Collected data

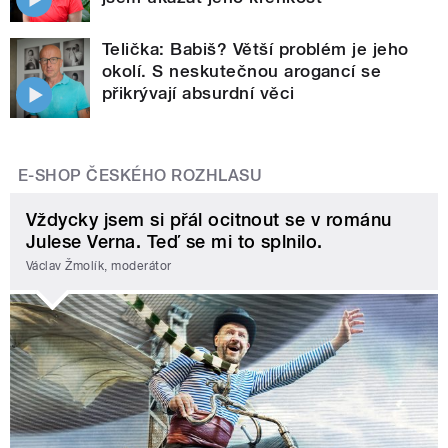
Telička: Babiš? Větší problém je jeho
okolí. S neskutečnou arogancí se
přikrývají absurdní věci
E-SHOP ČESKÉHO ROZHLASU
Vždycky jsem si přál ocitnout se v románu
Julese Verna. Teď se mi to splnilo.
Václav Žmolík, moderátor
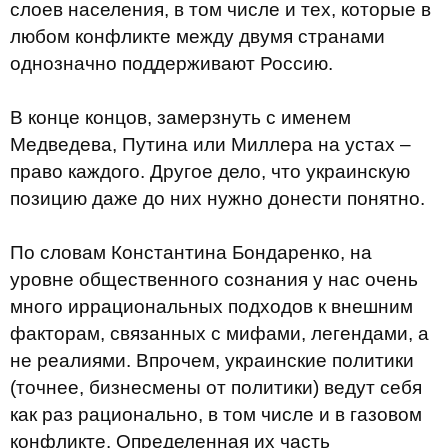
слоев населения, в том числе и тех, которые в
любом конфликте между двумя странами
однозначно поддерживают Россию.
В конце концов, замерзнуть с именем
Медведева, Путина или Миллера на устах –
право каждого. Другое дело, что украинскую
позицию даже до них нужно донести понятно.
По словам Константина Бондаренко, на
уровне общественного сознания у нас очень
много иррациональных подходов к внешним
факторам, связанных с мифами, легендами, а
не реалиями. Впрочем, украинские политики
(точнее, бизнесмены от политики) ведут себя
как раз рационально, в том числе и в газовом
конфликте. Определенная их часть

**Exercise aim:**
Your response must consist of the lines from the beginning of the data through the line containing "слоев населения, в том числе и тех, которые в", transcribed exactly, with no pictures.

**Task answer:**
Telička: Babiš? Větší problém je jeho
okolí. S neskutečnou arogancí se
přikrývají absurdní věci
E-SHOP ČESKÉHO ROZHLASU
Vždycky jsem si přál ocitnout se v románu
Julese Verna. Teď se mi to splnilo.
Václav Žmolík, moderátor
слоев населения, в том числе и тех, которые в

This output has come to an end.